Granny cleans up Beijing's window
Updated: 2011-11-02 07:52
By Zheng Xin (China Daily)
|
|||||||||
Liu Yuzhen, a volunteer garbage collector in Tian'anmen Square.
|
BEIJING - This 74-year-old granny has never thought of picking up a tangerine peel off the floor by her bedside and throwing it in the dustbin.
But cigarette butts on Tian'anmen Square? Definitely.
For 17 years, Liu Yuzhen has come with a plastic bag to Tian'anmen Square at about 5 am, a little bit before the first security guards, and voluntarily picked up the scattered garbage on the square.
"I don't sweep the floor at home but I never let go of a single cigarette butt on the square," said Liu Yuzhen. "The square is the window of Beijing, not my bedroom."
Getting up before the sun rises, Liu prepares seafood flavor instant noodles, sometimes with an egg, for her husband, who has been bedridden for years. After working for three or four hours, Liu takes the bus back home around 8 am, before the tourists from home and abroad swarm in and her family wakes up from dreams.
"When I started to pick up cigarettes, my then 4-year-old granddaughter said I was like a spy, sneaking out every day," kidded Liu.
"She thought I was doing something cool, like going to a candy factory.

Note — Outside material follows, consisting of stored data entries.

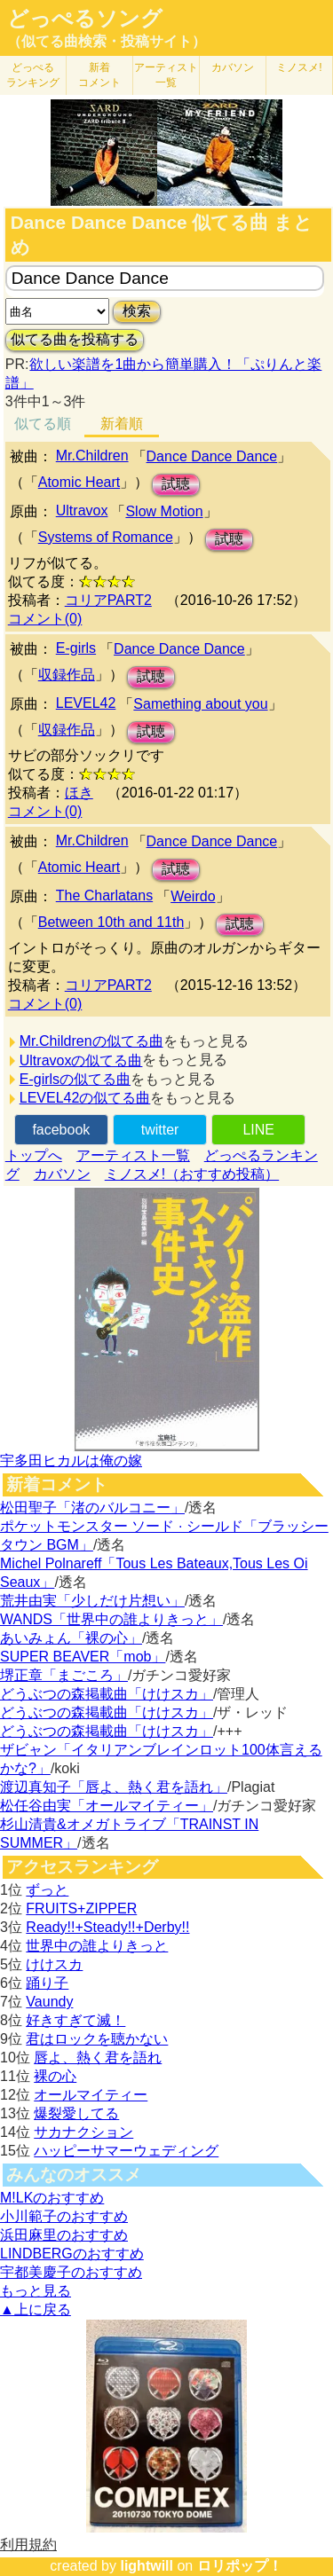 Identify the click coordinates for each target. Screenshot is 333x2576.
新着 (99, 75)
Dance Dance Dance (212, 456)
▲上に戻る (35, 2309)
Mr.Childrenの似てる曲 (91, 1040)
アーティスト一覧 (133, 1155)
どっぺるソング (85, 18)
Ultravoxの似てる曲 (81, 1060)
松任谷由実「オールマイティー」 (106, 1805)
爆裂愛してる (76, 2113)
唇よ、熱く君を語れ (98, 2057)
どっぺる (32, 75)
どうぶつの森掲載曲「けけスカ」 (106, 1693)
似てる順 (42, 423)
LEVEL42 (86, 703)
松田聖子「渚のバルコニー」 (92, 1507)
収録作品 (66, 674)
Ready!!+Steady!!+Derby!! (107, 1927)
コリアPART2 (108, 600)
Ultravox (82, 510)
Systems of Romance (105, 537)
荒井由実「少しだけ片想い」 (92, 1600)
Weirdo (192, 896)
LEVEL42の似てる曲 (85, 1097)
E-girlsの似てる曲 (75, 1079)
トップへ (33, 1155)
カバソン (232, 67)
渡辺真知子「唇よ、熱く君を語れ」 (113, 1787)
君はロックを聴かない (97, 2038)
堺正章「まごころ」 (64, 1675)
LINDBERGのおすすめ (72, 2253)
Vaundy (49, 2001)
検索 (137, 310)
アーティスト (166, 75)
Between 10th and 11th (111, 922)
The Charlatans (104, 895)
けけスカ (54, 1964)
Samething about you (200, 703)
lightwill (146, 2565)
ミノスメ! (298, 67)
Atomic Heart (79, 482)
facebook (61, 1129)
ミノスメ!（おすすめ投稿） (192, 1174)
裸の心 (55, 2076)
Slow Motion (163, 511)
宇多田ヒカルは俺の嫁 (71, 1460)
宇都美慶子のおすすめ (71, 2272)
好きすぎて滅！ (75, 2020)
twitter (160, 1129)
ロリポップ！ (239, 2565)
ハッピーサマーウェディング (126, 2150)
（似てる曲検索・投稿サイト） (106, 41)
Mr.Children (92, 455)
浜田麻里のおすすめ (64, 2234)
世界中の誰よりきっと (97, 1945)
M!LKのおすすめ (52, 2197)
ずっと (47, 1889)
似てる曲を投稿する (75, 339)
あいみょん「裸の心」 (71, 1637)
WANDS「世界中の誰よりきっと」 (111, 1619)
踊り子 (47, 1983)
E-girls (76, 648)
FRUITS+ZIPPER (81, 1908)
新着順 (121, 423)
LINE (258, 1129)
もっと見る (35, 2290)
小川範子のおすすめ (64, 2216)
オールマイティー (90, 2094)
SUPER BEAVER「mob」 (82, 1656)
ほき (79, 792)
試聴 (176, 483)
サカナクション (83, 2132) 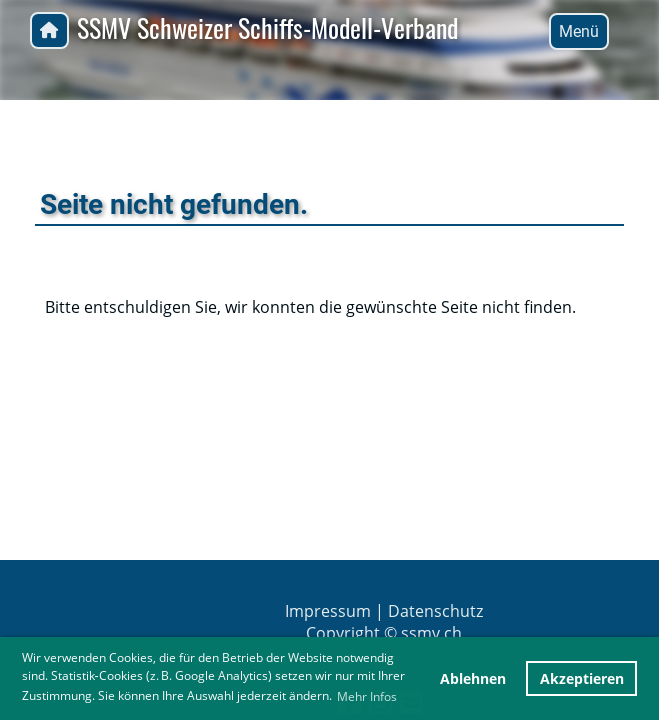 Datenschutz (435, 611)
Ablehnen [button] (473, 678)
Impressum (328, 611)
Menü (579, 31)
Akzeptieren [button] (582, 678)
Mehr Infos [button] (367, 696)
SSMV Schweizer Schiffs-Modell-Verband (267, 28)
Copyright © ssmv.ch (384, 633)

It's just something cool she can't understand, though."
Liu said she was smart because she has been "taking advantage of her seniority" as the square beautician.
"When people see me bend down collecting cigarette butts, sweating all over under the scorching sun, they usually pick up the litter they just dropped," said Liu.
"I make use of people's sympathy," Liu laughed.
Liu comes to the square so early that there are only a few people there.
"And I sing, the whole square seems to be my stage."
Liu said she used to learn vocal music from noted operatic soprano Guo Lanying.
"They like it when I sing," Liu said, pointing to some photographers on the square not far away.
"You are talking with the singer of the square," three photographers shouted back.
Besides old-time songs, Liu loves singing traditional commercial babbles as well, which vendors in old China used to sing to attract traders.
Liu said not many people know how to sing the old tunes, but whenever she was humming, people were interested and willing to learn a piece or two from her.
"They call me the 'golden voice' of the square," said Liu. "I like the title."
However, despite Liu's devotion to the battle against garbage, her family has been worrying about her health.
"She's getting old," said Wu Xiuyun, Liu's daughter. "She now suffers from tinnitus and she may faint anytime."
Wu said Liu was sensitive to sunlight and had to wear long sleeves even in summer, when the temperature soars.
"She even burned herself once as a cigarette butt she picked up was still on fire," said Wu. "The butt ignited the garbage in her bag and her trousers."
Wu bought her mother a mobile phone designed for seniors, with a big emergency button on top in case Liu fainted.
"They even let me have an identification card dangling around my neck with my address and daughter's phone number on it in case I'm lost," Liu said. "They treat me like a kid."
"Which she is," Wu argued back.
As the cleaner who has worked the longest on the square, Liu said the square is cleaner than years ago.
"She possesses good merits," said Jose Martinos, a Brazilian tourist at the square, on seeing Liu rushing forward suddenly after discovering a cigarette butt lying ahead.
"She's a fun auntie and most of us know her," said a cleaner on the square surnamed Tang. "Work is fun in her company."